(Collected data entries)
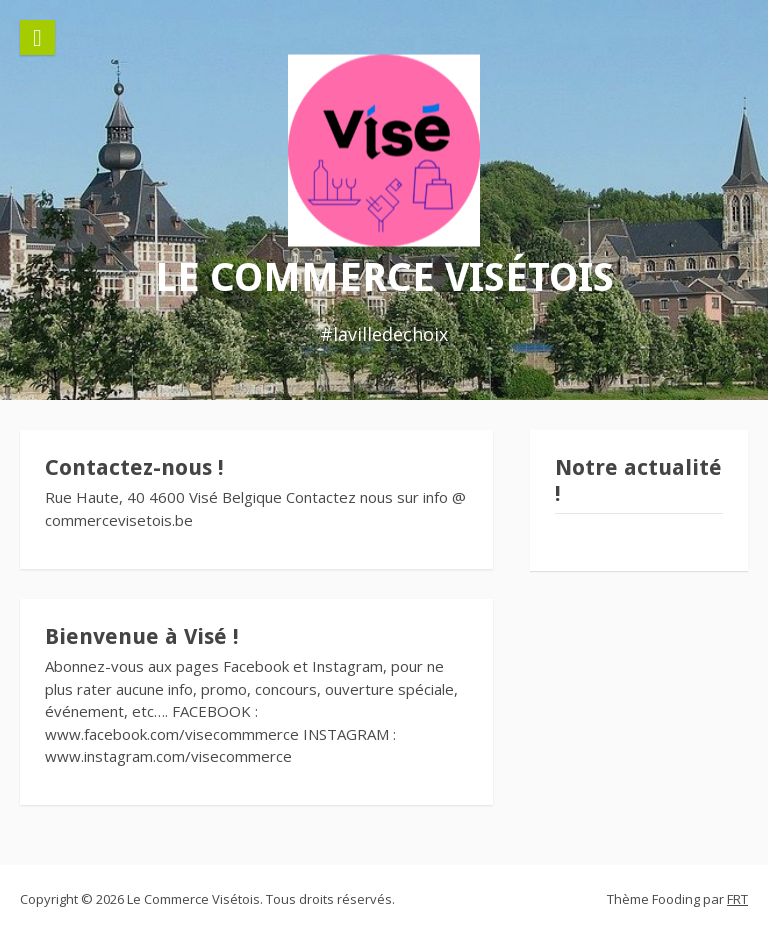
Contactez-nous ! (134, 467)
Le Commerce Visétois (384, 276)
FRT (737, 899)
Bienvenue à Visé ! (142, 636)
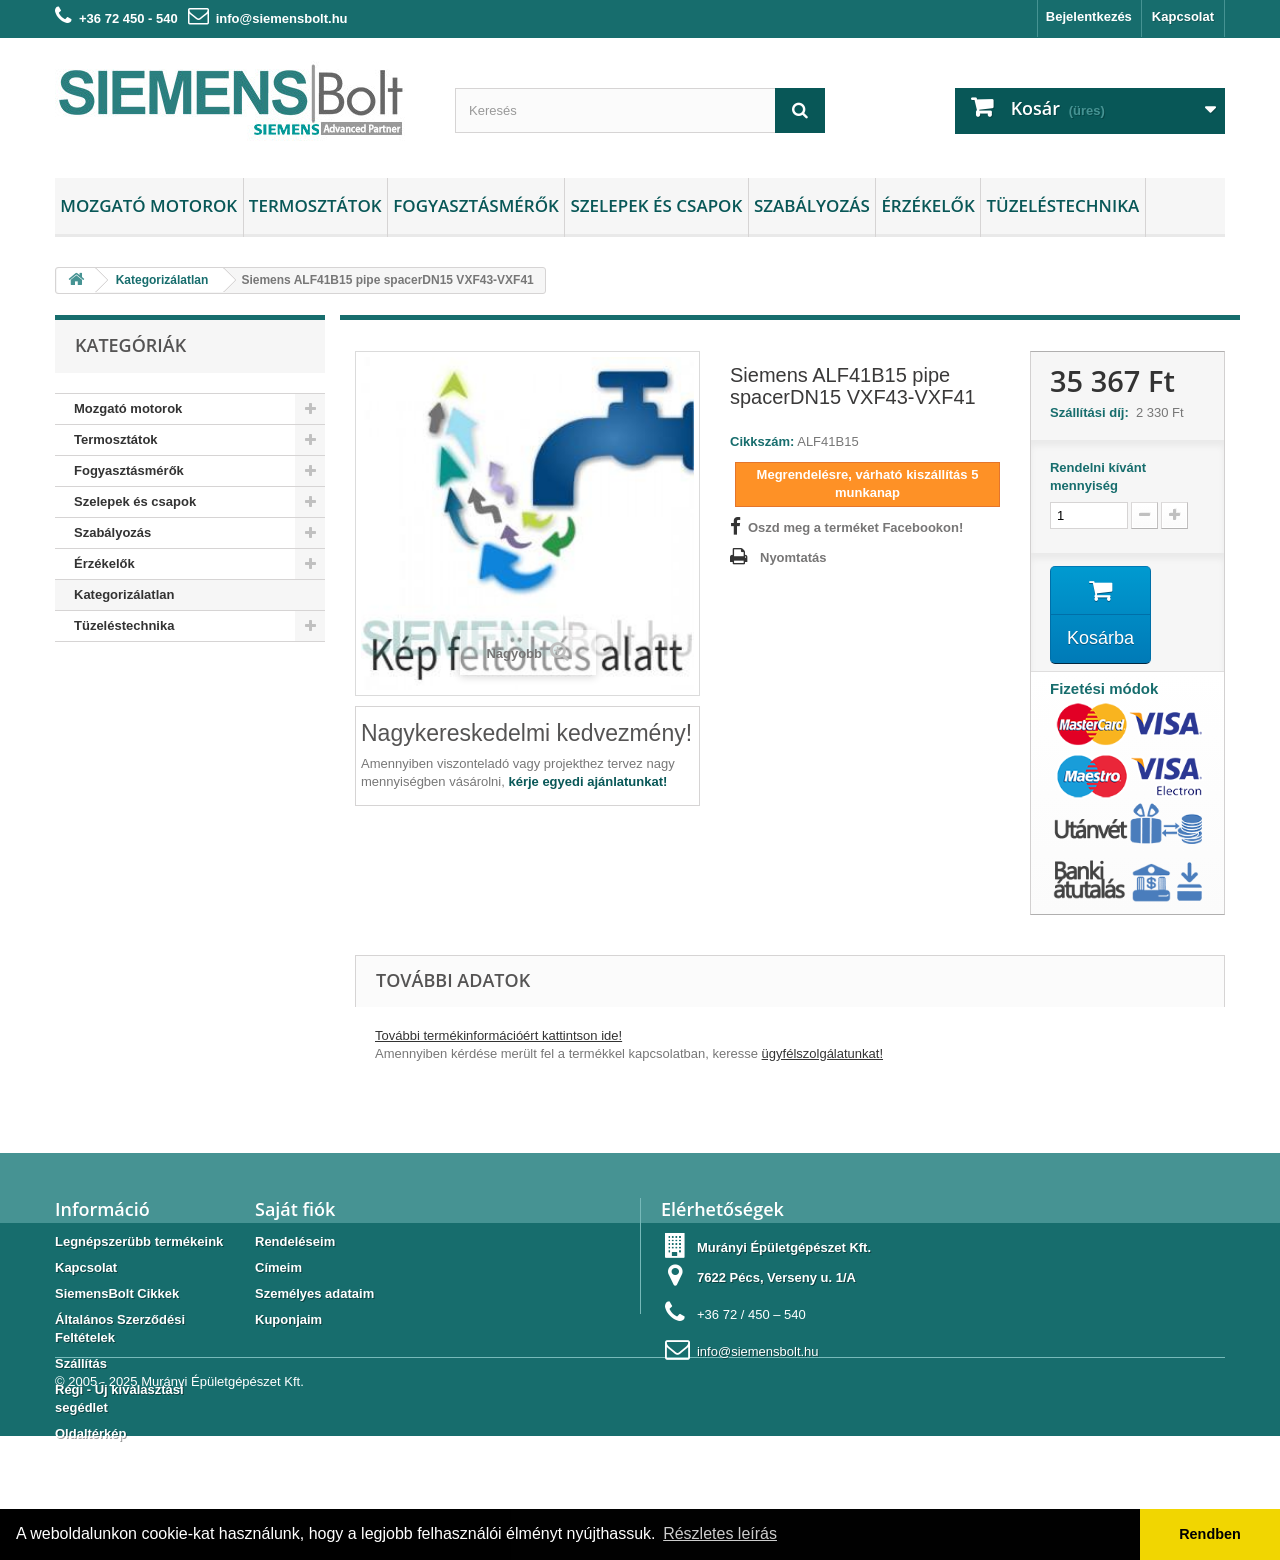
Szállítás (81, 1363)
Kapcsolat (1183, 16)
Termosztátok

**Task brief:** Copy every record exactly as it appears, apart from any pictures.

**Written response:**
Contactez-nous ! (134, 467)
Le Commerce Visétois (384, 276)
FRT (737, 899)
Bienvenue à Visé ! (142, 636)
Szállítás (81, 1363)
Kapcsolat (1183, 16)
Termosztátok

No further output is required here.